Les animaux semblaient du même avis, ils tiraient à plein collier, devinantnant le repos proche en haut de cette rude côte au sommet de laquelle se dressait le village. Il était environ 20 heures lorsqu’ils arrivèrent ; toutes les portes étaient closes, mais plusieurs lumières se montraient aux fenêtres. Une enseigne de tôle se balançait au vent. Sûrement, elle indiquait une auberge. René frappa contre la porte qui s’ouvrit aussitôt.

L’intérieur était agréable à voir. Un poêle répandait une bonne chaleur, on voyait deux longues tables, dont l’une portait un couvert, dressé pour le repas du soir, des bancs, des chaises, et une accorte Flamande en tablier blanc, évoluant affairée autour du fourneau. Assis près du feu, un couple de voyageurs.

— Entrez, dit l’hôtesse, soyez les bienvenus dedans.

Mme de Valradour mit pied à terre de son singulier équipage, et ne se fit pas répéter l’invitation.

— Où puis-je mettre mes chiens ? demanda René, il y a une remise ?

— Dans la cour, tournez a droite. Albreth, prends la lanterne et va conduire monsieur.

Un garçon d’une douzaine d’années accourut du fond de la cuisine.

— Tu peux venir avec, Monsieur, il y a pour tes chiens ici, dit-il à René.

— Bon petit Flamand, répondit René, il faut aussi leur donner un# grosse soupe, tu sais.

— Sois tranquille, Monsieur, j’ai.

— Tu as la soupe ?

— Oui, joeporte avec.

— Bien.

Il y avait une litière de paille, les chiens s’y roulèrent immédiatement, à l’exception de Mousson toujours fâché contre son maître ; il avait suivi Mme de Valradour à l’auberge.

Quand René rejoignit sa mère, il la trouva installée près du poêle, une brique chaude sous les pieds.

L’enfant éprouvait une grande joie à se reposer, à se détendre ; il avait accompli un joli raid.

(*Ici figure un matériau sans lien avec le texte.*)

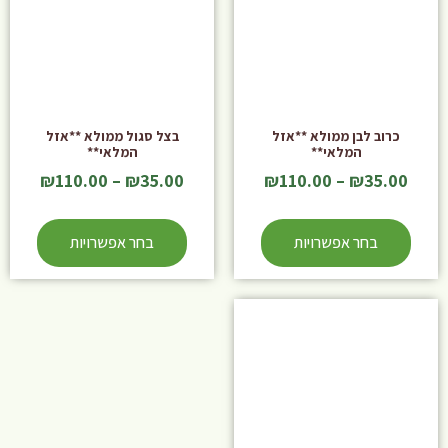
כרוב לבן ממולא **אזל
בצל סגול ממולא **אזל
המלאי**
המלאי**
₪
110.00
–
₪
35.00
₪
110.00
–
₪
35.00
בחר אפשרויות
בחר אפשרויות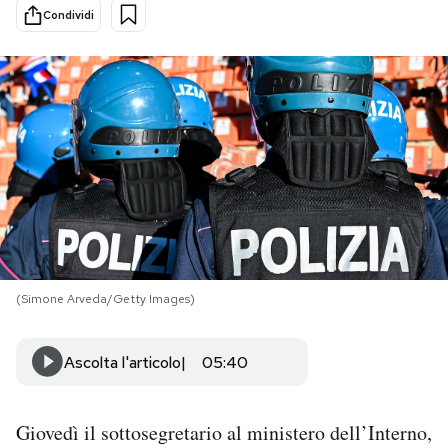
Condividi
PODCAST
NEWSLETTER
I MIEI PREFERITI
SHOP
(Simone Arveda/Getty Images)
CALENDARIO
Ascolta l'articolo
05:40
AREA PERSONALE
Area Personale
Giovedì il sottosegretario al ministero dell’Interno,
Newsletter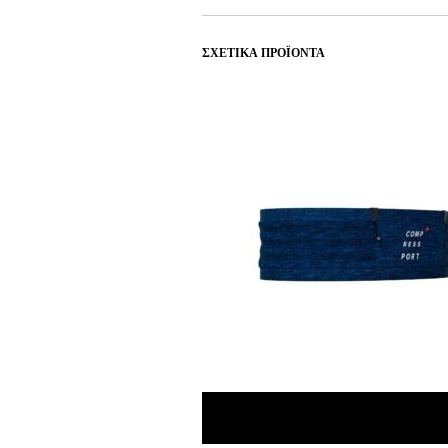
ΣΧΕΤΙΚΆ ΠΡΟΪΌΝΤΑ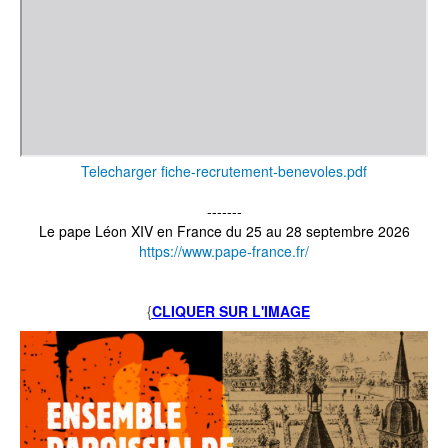
Telecharger fiche-recrutement-benevoles.pdf
-------
Le pape Léon XIV en France du 25 au 28 septembre 2026
https://www.pape-france.fr/
{
CLIQUER SUR L'IMAGE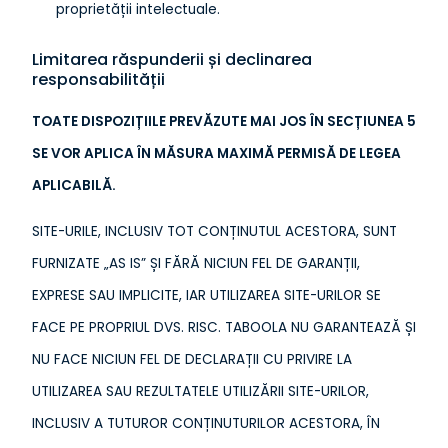
proprietății intelectuale.
Limitarea răspunderii și declinarea
responsabilității
TOATE DISPOZIȚIILE PREVĂZUTE MAI JOS ÎN SECȚIUNEA 5
SE VOR APLICA ÎN MĂSURA MAXIMĂ PERMISĂ DE LEGEA
APLICABILĂ.
SITE-URILE, INCLUSIV TOT CONȚINUTUL ACESTORA, SUNT
FURNIZATE „AS IS” ȘI FĂRĂ NICIUN FEL DE GARANȚII,
EXPRESE SAU IMPLICITE, IAR UTILIZAREA SITE-URILOR SE
FACE PE PROPRIUL DVS. RISC. TABOOLA NU GARANTEAZĂ ȘI
NU FACE NICIUN FEL DE DECLARAȚII CU PRIVIRE LA
UTILIZAREA SAU REZULTATELE UTILIZĂRII SITE-URILOR,
INCLUSIV A TUTUROR CONȚINUTURILOR ACESTORA, ÎN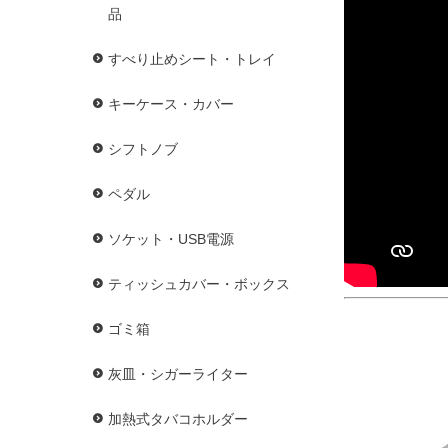
品
すべり止めシート・トレイ
キーケース・カバー
シフトノブ
ペダル
ソケット・USB電源
ティッシュカバー・ボックス
ゴミ箱
灰皿・シガーライター
加熱式タバコホルダー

— J’ai demandé deux chambres, lui expliqua-t-elle, et à souper.

Le couple de voyageurs, silencieux, observait les nouveaux venus. C’était un ménage. Lui pouvait avoir une quarantaine d’années, elle un peu plus jeune, ils avaient le type très français, et les quelques mots qu’ils échangeaient entre eux prouvèrent qu’ils parlaient cette langue à merveille.

Malgré lui, René les regardait avec une sympathie visible, il songeait :

— Ce sont des compatriotes.

L’étranger lui rendit son regard avec non moins d’aménité, et comme l'hôtesse leur offrait à tous de s’asseoir à table pour dîner, ils s’y placèrent les uns à côté des autres. La conversation s’engagea vite entre des voyageurs qu’une difficulté commune réunissait. Ils osèrent avouer leur but ; la frontière de Hollande.

— Vous êtes Français, Monsieur, demanda René en souriant, votre langage vous dénonce... Je suis si heureux de me trouver près d’un compatriote.

— Tu es Belge, mon chéri, lui souffla sa mère.

— Oh ! mère, Franco-Belge et même Italien par toi, mais de tout cela on peut faire, à cette heure, un ennemi des Boches.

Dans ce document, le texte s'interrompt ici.